I've heard Vinbrite is slow. I've never used the one I got in my beginners kit. I use the whole house system. He was looking for something inexpensive.


----------



## harleydmn (Jan 26, 2012)

What is the whole house system? I do have a vacuum pump. This is a kit a WE. This is my only kit so far that has giving me any problems.


----------



## Wade E (Jan 26, 2012)

It is a set up you would use to filter sediment in your houses water system. Here is a picture of mine which I mounted under my counter top out of the way. You just insert this unit between the 2 carboys.


----------



## harleydmn (Jan 27, 2012)

Really cool. Do you change the filter every time you rack? I will be heading to home depot today. What micron filter do you use?


----------



## Lonzo (Jan 27, 2012)

you get that filter from home depot???


----------



## Wade E (Jan 27, 2012)

You can get the housing most places buit they are much much more expensive there and I dont think they carry good filters there. I get my stuff from Filtersfast. I use a 1 micron for whites and 5 for reds. Here is the link below.
http://www.filtersfast.com/Pentek-158117-Filter-Housing.asp
http://www.filtersfast.com/Pentek-SW-1A-filter-wrench.asp
http://www.filtersfast.com/Pentek-244047-filter-mounting-bracket.asp
http://www.filtersfast.com/Pentek-PD-1-934-Sediment-Filter.asp
http://www.filtersfast.com/Pentek-WPD-110-water-filters.asp
These filters are good forr 1000's of gallons if your wine is clear when you filter which it should be. I freeze mine after use but you can also build a PVC capsule and store your filters in a kmeta/citric acid solution.


----------



## BMac (Jan 27, 2012)

Wade E said:


> You can get the housing most places buit they are much much more expensive there and I dont think they carry good filters there. I get my stuff from Filtersfast. I use a 1 micron for whites and 5 for reds. Here is the link below.
> http://www.filtersfast.com/Pentek-158117-Filter-Housing.asp
> http://www.filtersfast.com/Pentek-SW-1A-filter-wrench.asp
> http://www.filtersfast.com/Pentek-244047-filter-mounting-bracket.asp
> ...



Thanks for the info Wade. I'm thinking of getting this filter system instead of the Minijet. Is there anything else you would need?


----------



## REDBOATNY (Jan 27, 2012)

Wade found great prices! I ordered a housing and filters last week, but as luck would have it, my housing was out of stock. I was told it would ship today. guess I will play with the new toys next weekend.


----------



## harleydmn (Jan 28, 2012)

Wade,
Thanks for the great links, will be ordering today.


----------



## Wade E (Jan 28, 2012)

You will need 2 nylon fittings to attach to each side of that housing and they can be bought at Ace Hardware. They are called nyl 3/8 x 1/4 hose barb and the part # on them is 53701-0604 the 3/8 part is threaded end and this fits a 5/16' standard racking hose nice and tight.
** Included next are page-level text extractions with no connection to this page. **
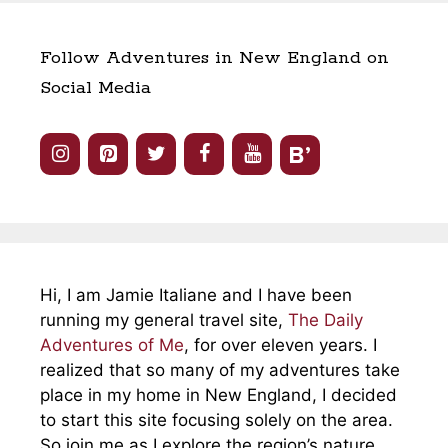
Follow Adventures in New England on
Social Media
Hi, I am Jamie Italiane and I have been
running my general travel site,
The Daily
Adventures of Me
, for over eleven years. I
realized that so many of my adventures take
place in my home in New England, I decided
to start this site focusing solely on the area.
So join me as I explore the region’s nature,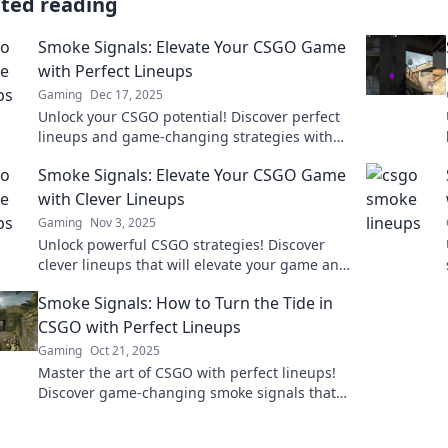
ated reading
Smoke Signals: Elevate Your CSGO Game
with Perfect Lineups
Gaming
Dec 17, 2025
Unlock your CSGO potential! Discover perfect
lineups and game-changing strategies with
Smoke Signals. Elevate your play today!
Smoke Signals: Elevate Your CSGO Game
with Clever Lineups
Gaming
Nov 3, 2025
Unlock powerful CSGO strategies! Discover
clever lineups that will elevate your game and
dominate the competition in Smoke Signals.
Smoke Signals: How to Turn the Tide in
CSGO with Perfect Lineups
Gaming
Oct 21, 2025
Master the art of CSGO with perfect lineups!
Discover game-changing smoke signals that
can turn the tide in your favor.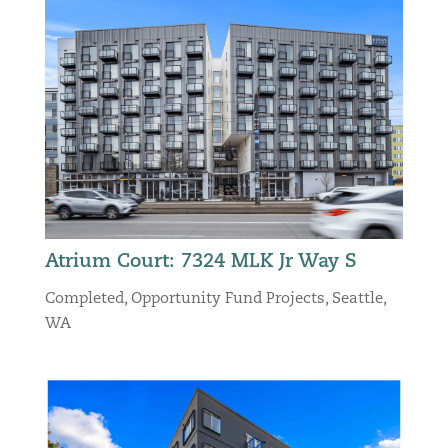
Atrium Court: 7324 MLK Jr Way S
Completed
,
Opportunity Fund Projects
,
Seattle,
WA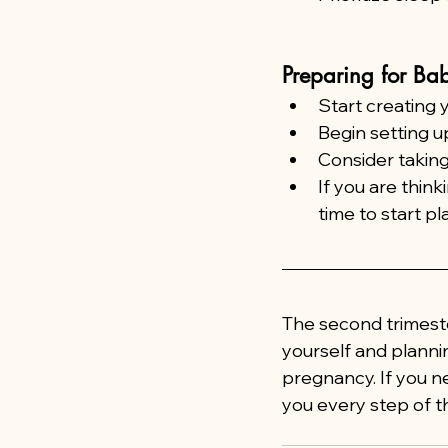
Preparing for Bab
Start creating 
Begin setting u
Consider taking
If you are think
time to start pl
The second trimeste
yourself and planni
pregnancy. If you n
you every step of t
If you have a 3/8' racking hose (ID) you may need a hose clamp on each end but probably nogt as it still fits pretty tight.


----------



## grapeman (Jan 28, 2012)

I have been using that company for a number of years now and have always had great luck with their filters and housings. I had gotten a filter from Company A and it was a great filter, but cost about 4 times as much. I said their has to be a cheaper place, so I took the number off the filter and searched away. I found this company and got a number of filters for the same price as 1 from Company A. I got a variety and I can course filter, fine filter and almost sterile filter with the .45 micron one. 3 times the money and it is a papery filter, but it works well. When Wade asked me what I use, I sent him there.


----------



## Flem (Jan 28, 2012)

I bought a couple of spares from them and a mounting bracket, plus I bought replacement water filters for my refrigerator.


----------



## Wade E (Jan 28, 2012)

Yep, Rich aka Grapeman turned me on to this whole vacuum pump thing many years ago and I still owe him many parts of my body for doing so as I can assure you if not for this set up I would not be doing this anymore after wrecking my back.


----------



## Lonzo (Jan 28, 2012)

Just want to make sure I am right about these things. Are these water filters for your sink?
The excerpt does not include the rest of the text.